The attention immediately turned to Lance. How would he handle this? Would he perceive Garoppolo as an insurance policy or a threat? “Awesome,” Lance said in his first comments after Garoppolo returned. “It’s good to have him back. Good to have him back in the building, back in the QB room again. Like I’ve said, he’s been a big brother to me since my first day in the league. I know he’s got my back. I’ve got his back.”

There were moments along the way, however, that symbolized the weirdness of the situation. For instance: Jimmy G, Super Bowl quarterback, four-year starter, running the scout-team offense.

“It didn’t really hit us ’til we saw it that first day,” says Banks, the second-year guard from Notre Dame. “It was like, ‘Oh, s— — that’s Jimmy G taking scout-team reps.'”


Circumstances precluded an extended celebration after Garoppolo returned triumphantly to the field Sunday afternoon. Right tackle Mike McGlinchey called Lance’s injury “haunting,” and Garoppolo chose the most anodyne and least illuminating words, calling his return to the job a “full-circle” moment and saying getting back to running the offense was “like riding a bike.”

Garoppolo played the way he always seems to play — 13-for-21 for 154 yards and a touchdown — but the specifics were lost in the bizarre chain of events, beginning Feb. 1, that brought him to this moment. He was, for the better part of six months, a man floating on the outskirts of everything but rumor. And then, for less than five quarters, he was the backup quarterback, frequently the most popular man in any NFL city. But now he finds himself back in charge, and back under the harsh lights. For a fleeting moment, they were shining elsewhere, but now they’re trained squarely on him.

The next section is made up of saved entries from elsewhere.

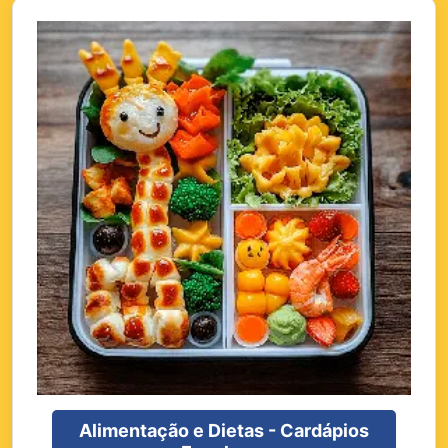
Alimentação e Dietas - Cardápios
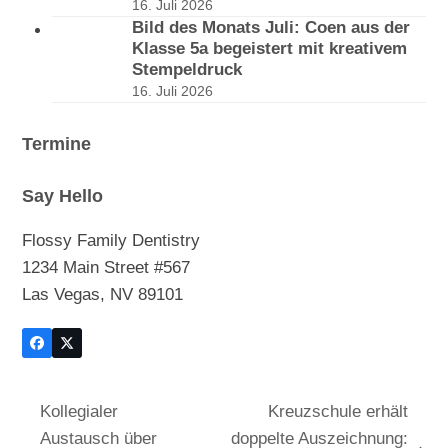
16. Juli 2026
Bild des Monats Juli: Coen aus der
Klasse 5a begeistert mit kreativem
Stempeldruck
16. Juli 2026
Termine
Say Hello
Flossy Family Dentistry
1234 Main Street #567
Las Vegas, NV 89101
Facebook
Twitter
(deprecated)
Kollegialer
Kreuzschule erhält
Austausch über
doppelte Auszeichnung:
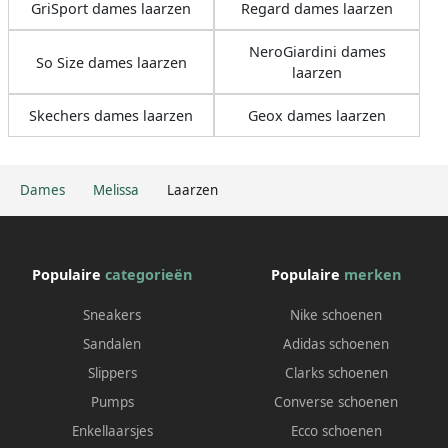
GriSport dames laarzen
Regard dames laarzen
NeroGiardini dames
So Size dames laarzen
laarzen
Skechers dames laarzen
Geox dames laarzen
Dames
Melissa
Laarzen
Populaire
categorieën
Populaire
merken
Sneakers
Nike schoenen
Sandalen
Adidas schoenen
Slippers
Clarks schoenen
Pumps
Converse schoenen
Enkellaarsjes
Ecco schoenen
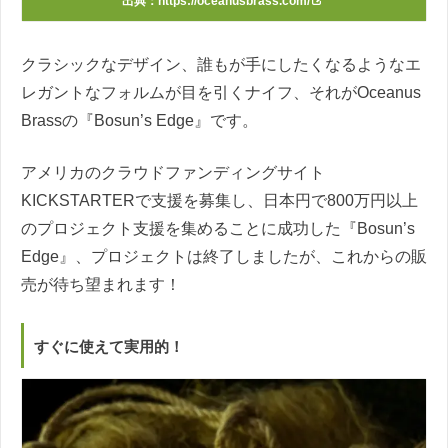
出典：
https://oceanusbrass.com/
クラシックなデザイン、誰もが手にしたくなるようなエ
レガントなフォルムが目を引くナイフ、それがOceanus
Brassの『Bosun’s Edge』です。
アメリカのクラウドファンディングサイト
KICKSTARTERで支援を募集し、日本円で800万円以上
のプロジェクト支援を集めることに成功した『Bosun’s
Edge』、プロジェクトは終了しましたが、これからの販
売が待ち望まれます！
すぐに使えて実用的！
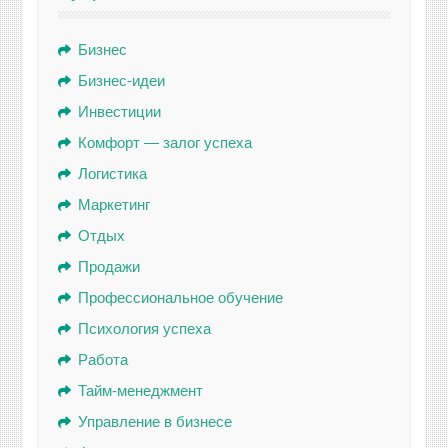
Бизнес
Бизнес-идеи
Инвестиции
Комфорт — залог успеха
Логистика
Маркетинг
Отдых
Продажи
Профессиональное обучение
Психология успеха
Работа
Тайм-менеджмент
Управление в бизнесе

“I’m not saying I knew this was going to happen,” Garoppolo said. “But I was ready for this in case it did happen, and I just wanted to take advantage of the opportunity.”

There’s a message in there somewhere, maybe something profound about loyalty and professionalism, maybe something banal about the perception of greener grass or the counting of unhatched chicks. Garoppolo is once again — or is it still? — the quarterback of the San Francisco 49ers. It turns out the opportunity he sought was the same one he swore he had left behind.